Description
I'm proposing that support running rayfed job in single-controller mode.
I'd like to propose 2 options on how we startup the single-controller cluster and how we connect to the cluster and run our jobs.
option 1
Add a new cli toolkit to start the cluster, it just wrapper the ray cli toolkit, for example:
A. running single-controller mode
> rayfed start --head --mode=single-controller --party=ALICE # node1, listening on 1.2.3.4:5555
> rayfed start --address="1.2.3.4:5555" --party=ALICE # node2, connecting to the node1
> rayfed start --address="1.2.3.4:5555" --party=BOB # node3, connecting to the node1
> rayfed start --address="1.2.3.4:5555" --party=BOB # node4, connecting to the node1
And then, the job could be run in single controller mode automatically:
# main.py
fed.init(address="1.2.3.4:5555", xxx)
# Nothing need to be changed in this job script.
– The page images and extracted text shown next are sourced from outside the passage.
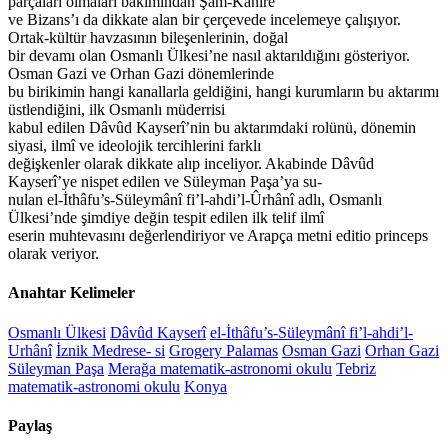
parçaları olmaları bakımından Şam-Kahire
ve Bizans’ı da dikkate alan bir çerçevede incelemeye çalışıyor.
Ortak-kültür havzasının bileşenlerinin, doğal
bir devamı olan Osmanlı Ülkesi’ne nasıl aktarıldığını gösteriyor.
Osman Gazi ve Orhan Gazi dönemlerinde
bu birikimin hangi kanallarla geldiğini, hangi kurumların bu aktarımı
üstlendiğini, ilk Osmanlı müderrisi
kabul edilen Dâvûd Kayserî’nin bu aktarımdaki rolünü, dönemin
siyasi, ilmî ve ideolojik tercihlerini farklı
değişkenler olarak dikkate alıp inceliyor. Akabinde Dâvûd
Kayserî’ye nispet edilen ve Süleyman Paşa’ya su-
nulan el-İthâfu’s-Süleymânî fi’l-ahdi’l-Ûrhânî adlı, Osmanlı
Ülkesi’nde şimdiye değin tespit edilen ilk telif ilmî
eserin muhtevasını değerlendiriyor ve Arapça metni editio princeps
olarak veriyor.
Anahtar Kelimeler
Osmanlı Ülkesi
Dâvûd Kayserî
el-İthâfu’s-Süleymânî fi’l-ahdi’l-
Urhânî
İznik Medrese- si
Grogery Palamas
Osman Gazi
Orhan Gazi
Süleyman Paşa
Merağa matematik-astronomi okulu
Tebriz
matematik-astronomi okulu
Konya
Paylaş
B. running multiple-controller mode
> rayfed start --head --mode=multiple-controller --party=ALICE # node1, listening on 1.2.3.4:5555
> rayfed start --address="1.2.3.4:5555" --party=ALICE # node2, connecting to the node1
> rayfed start --head --mode=multiple-controller --party=BOB # node3, listening on 5.6.7.8:6666
> rayfed start --address="5.6.7.8:6666" --party=BOB # node4, connecting to the node3
And then, you run the following script in 2 clusters:
# main.py
fed.init(address="1.2.3.4:5555", xxx)
# nothing need to be changed in this job script.
# in node2
> python main.py --party=ALICE
# in node3
> python main.py --party=BOB
option 2
No need to add a new toolkit, but we should tell users that add some extra arguments when starting up the Ray cluster.
For example,
A. running single-controller mode
> ray start --head --resources={"_PARTY_ALICE", 9999} # node1, listening on 1.2.3.4:5555
> ray start --address="1.2.3.4:5555" --resources={"_PARTY_ALICE", 9999} # node2, connecting to the node1
> ray start --address="1.2.3.4:5555" --resources={"_PARTY_BOB", 9999} # node3, connecting to the node1
> ray start --address="1.2.3.4:5555" --resources={"_PARTY_BOB", 9999} # node4, connecting to the node1
And then, add the extra mode info when fed.init()
:
# main.py
fed.init(address="1.2.3.4:5555", mode="single-controller", xxx)
# Nothing need to be changed in this job script.
A. running multiple-controller mode
> ray start --head # node1, listening on 1.2.3.4:5555
> ray start --address="1.2.3.4:5555" # node2, connecting to the node1
> ray start --head # node3, listening on 5.6.7.8:6666
> ray start --address="5.6.7.8:6666" # node4, connecting to the node3
And then, add the extra mode info when fed.init()
(And we could ignore it if we provide a default value):
# main.py
fed.init(address="1.2.3.4:5555", mode="multiple-controller", xxx)
# Nothing need to be changed in this job script.